I had been having a pretty uneventful day reading and working in my lab at the med school. When the evening rolled around, I felt a powerful desire to go into an altered state of consciousness. But how? I had some ketamine, GBL, and an assortment of research chemical tryptamines and phenethylamines. I was not in the mood for a long trip, so I was left with only two options: ketamine and GBL.
I decided to take some GBL first, so that I would be calm while administering the ketamine as an IM injection. I'd never injected myself before, but I had a friend give me an IM injection of ketamine once, and I decided from that experience that the IM method is vastly superior to insufflation (no revolting taste dripping down my throat, which I think prevents me from having an OOBE because my body is in an unpleasant, nauseous state).
Once I felt sufficiently relaxed from the GBL (metabolized to GHB), I decided to embark upon my ketamine adventure. I pulled up half a milliliter into the syringe and poked it into the meaty muscle on the top of my thigh, then injected the 50mg. Easy, no pain whatsoever! Before the effects began, I decided that I would need a higher dose to induce an OOBE, so I pulled another .2mL (20mg) into the syringe and spiked my other thigh in the same spot.
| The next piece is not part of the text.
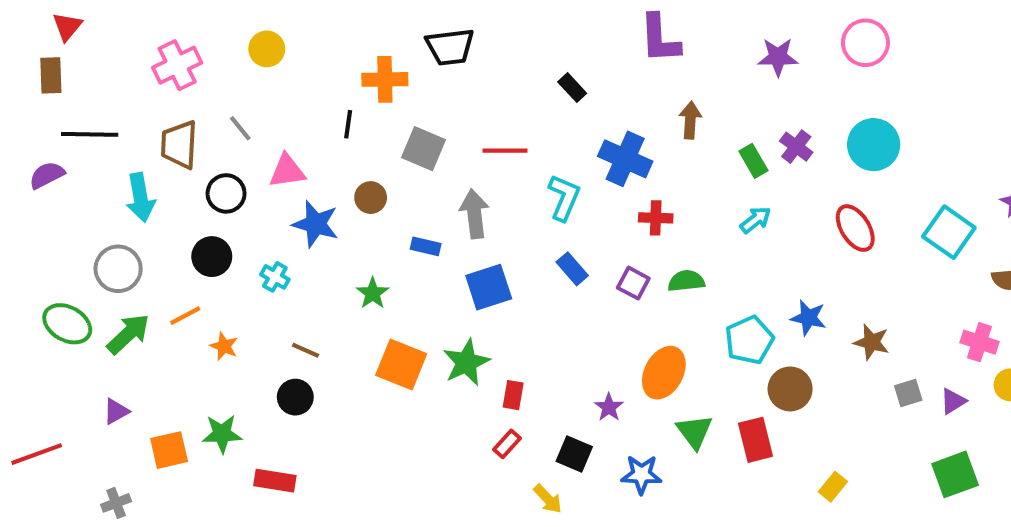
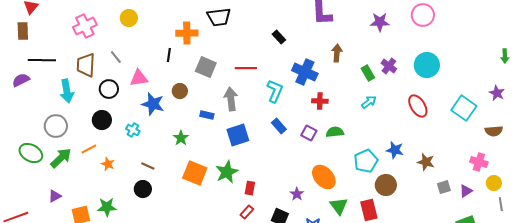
orange ellipse: (664, 373) -> (324, 177), turned -70

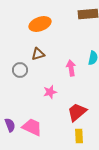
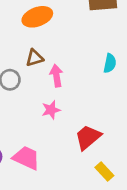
pink arrow: (71, 68) -> (56, 76), moved
yellow rectangle: (79, 136) -> (104, 172), moved, turned -40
By this point, I was beginning to feel the effects coming on, so I put on a brand new CD that turned out to be perfect dissociation music, Tripswitch Circuit Breaker. I like to hear completely new music when I trip because if I listen to familiar music there is a sense of continuity of self: I know this music, I love this music! The problem is that when I do ketamine, I don’t want to be aware of my individual self, for the self obstructs any attempt to achieve true boundlessness, universal consciousness, or the oceanic experience.
Very soon after I laid down in bed, I felt myself break apart into individual molecules, then individual atoms, then subatomic particles, and I dissolved into the universe. Most of the trip was so ineffable that to attempt to put it into words would be impossible without resorting to outlandish metaphors that really would not convey in any real sense what I experienced.
At one point, however, I experienced the consciousness of one of the baby mice that I have to kill as part of my research. I was writhing about on my back, and I saw an enormous creature approach me and insert a gigantic needle into my peritoneal cavity and inject who-knows-what. I felt wronged, but the giant looked down upon me benevolently and thanked me for my martyrdom. He radiated love as he apologized for my suffering, and this eased my discomfort enough that I could fall asleep. I awoke back in my own human body, and thought that it would be nice if my supervisor could have that experience. He seems so callous about sacrificing animals for science, even monkeys, our phylogenetic brethren.
The experience continued in waves: I would fall away from attachment to my self, then return, and so on and so forth. I had been hoping to experience synesthesia with the music and to have a true Out-Of-Body-Experience, but neither of these occurred during my trip, to my disappointment.
In retrospect, the trip was not very interesting, and I doubt I would repeat it. Perhaps the GBL dulled the trip. I haven’t done enough ketamine to make a decent comparison between pure K versus K + G versus K + Deprenyl versus all three.